In this homework problem, I'm asked to find the solution to the following augmented matrix that represents a system of linear equations. Extracting the solution from the matrix isn't a problem, so I'll just show you guys how I got to my reduced echelon form.
$\left[\begin{array}{c c c c c} 3 & 3 & 6 & 12 \\ -6 & -6 & -12 & -24 \\ 0 & -4 & -12 & 16 \\ \end{array}\right]$
Here is my thought process:
I see that the 2nd row is simply a scalar multiple of the first, so that will turn into a row of zeros and move to the bottom. Further, the first and third rows (in the original matrix) can be divided by scalars $3$ and $4$, respectively.
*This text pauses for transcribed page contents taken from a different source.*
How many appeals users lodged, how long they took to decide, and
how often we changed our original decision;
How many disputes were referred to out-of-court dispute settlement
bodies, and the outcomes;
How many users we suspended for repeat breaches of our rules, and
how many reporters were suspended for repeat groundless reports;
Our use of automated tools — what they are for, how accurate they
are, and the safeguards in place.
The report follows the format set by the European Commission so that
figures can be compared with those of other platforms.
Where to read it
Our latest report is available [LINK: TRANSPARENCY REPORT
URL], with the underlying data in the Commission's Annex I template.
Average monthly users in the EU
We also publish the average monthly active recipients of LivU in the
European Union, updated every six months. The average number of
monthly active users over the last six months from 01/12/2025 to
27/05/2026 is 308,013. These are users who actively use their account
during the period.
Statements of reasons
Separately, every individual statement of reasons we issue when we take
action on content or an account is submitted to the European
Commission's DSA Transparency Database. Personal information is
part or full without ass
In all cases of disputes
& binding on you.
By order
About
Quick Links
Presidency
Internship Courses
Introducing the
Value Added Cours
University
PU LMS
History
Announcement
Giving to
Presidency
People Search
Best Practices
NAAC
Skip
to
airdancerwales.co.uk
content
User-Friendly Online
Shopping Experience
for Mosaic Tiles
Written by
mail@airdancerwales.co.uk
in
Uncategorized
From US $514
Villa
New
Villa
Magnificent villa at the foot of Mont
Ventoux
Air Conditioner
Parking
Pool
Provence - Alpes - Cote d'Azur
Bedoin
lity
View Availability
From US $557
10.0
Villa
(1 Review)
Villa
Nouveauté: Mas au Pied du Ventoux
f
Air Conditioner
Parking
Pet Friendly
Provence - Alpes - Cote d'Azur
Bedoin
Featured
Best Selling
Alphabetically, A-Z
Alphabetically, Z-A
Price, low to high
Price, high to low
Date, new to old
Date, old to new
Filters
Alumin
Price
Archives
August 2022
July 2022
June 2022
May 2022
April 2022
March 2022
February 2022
So far, we have
$\left[\begin{array}{c c c c c} \color{red}3 & \color{red} 3 & \color{red} 6 & \color{red}{12} \\ \color{blue}{-6} & \color{blue}{-6} & \color{blue}{-12} & \color{blue}{-24} \\ \color{green}{0} & \color{green}{-4} & \color{green}{-12} & \color{green}{16} \\ \end{array}\right] \sim \left[\begin{array}{c c c c c} \color{red}1 & \color{red}{1} & \color{red}{2} & \color{red}{4} \\ \color{green}{0} & \color{green}{-1} & \color{green}{-3} & \color{green}{4} \\ \color{blue}0 & \color{blue}0 & \color{blue}0 & \color{blue}0 \end{array}\right]$
Now we replace row 2 with the sum of rows 1 and 2, and get
$\left[\begin{array}{c c c c c} 1 & 1 & 2 & 4 \\ 0 & 0 & -1 & 8 \\ 0 & 0 & 0 & 0 \\ \end{array}\right]$
Finally, we add replace row 1 with sum of twice row 2 and row 1 to get the following reduced echelon form:
$\left[\begin{array}{c c c c c} 1 & 1 & 0 & 20 \\ 0 & 0 & -1 & 8 \\ 0 & 0 & 0 & 0 \\ \end{array}\right]$
Apparently, the correct reduced echelon form is
$\left[\begin{array}{c c c c c} 1 & 0 & -1 & 8 \\ 0 & 1 & 3 & -4 \\ 0 & 0 & 0 & 0 \\ \end{array}\right]$
I can see that the discrepancy results from my second step: instead of replacing row 2 with the sum of rows 1 and 2, it seems it is correct to replace row 1 instead with the same row operation. But why is what I did wrong?